*Task statement*. Output the entries that follow character for character. Leave every image out.

——

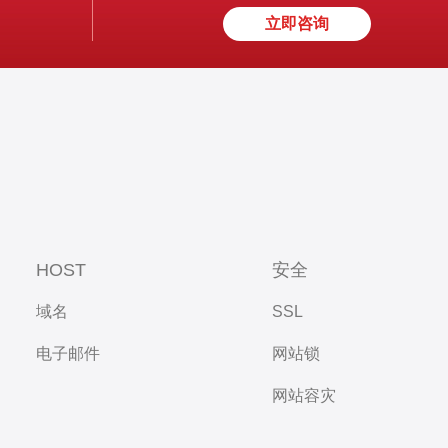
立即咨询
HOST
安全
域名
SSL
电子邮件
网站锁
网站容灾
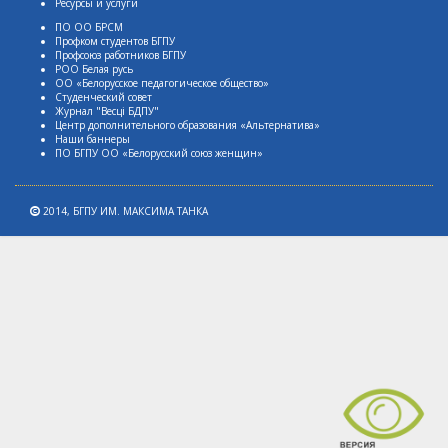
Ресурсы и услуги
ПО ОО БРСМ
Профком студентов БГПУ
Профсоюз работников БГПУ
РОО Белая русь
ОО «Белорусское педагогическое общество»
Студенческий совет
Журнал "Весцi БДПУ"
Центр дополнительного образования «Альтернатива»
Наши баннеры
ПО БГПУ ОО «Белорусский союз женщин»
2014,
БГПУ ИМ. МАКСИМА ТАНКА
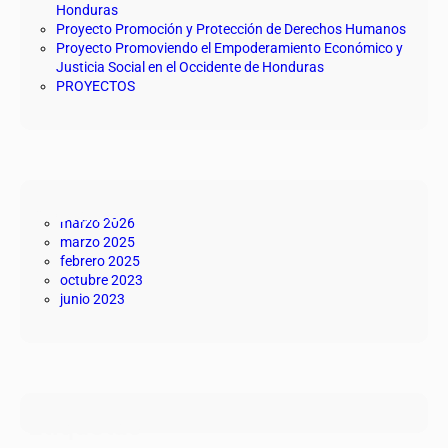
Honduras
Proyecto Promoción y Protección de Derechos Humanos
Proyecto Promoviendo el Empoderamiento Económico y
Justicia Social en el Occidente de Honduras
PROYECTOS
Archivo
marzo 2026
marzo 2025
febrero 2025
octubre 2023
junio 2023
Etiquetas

——

*Answer space*.
立即咨询
HOST
安全
域名
SSL
电子邮件
网站锁
网站容灾
Ресурсы и услуги
ПО ОО БРСМ
Профком студентов БГПУ
Профсоюз работников БГПУ
РОО Белая русь
ОО «Белорусское педагогическое общество»
Студенческий совет
Журнал "Весцi БДПУ"
Центр дополнительного образования «Альтернатива»
Наши баннеры
ПО БГПУ ОО «Белорусский союз женщин»
2014,
БГПУ ИМ. МАКСИМА ТАНКА
Honduras
Proyecto Promoción y Protección de Derechos Humanos
Proyecto Promoviendo el Empoderamiento Económico y
Justicia Social en el Occidente de Honduras
PROYECTOS
Archivo
marzo 2026
marzo 2025
febrero 2025
octubre 2023
junio 2023
Etiquetas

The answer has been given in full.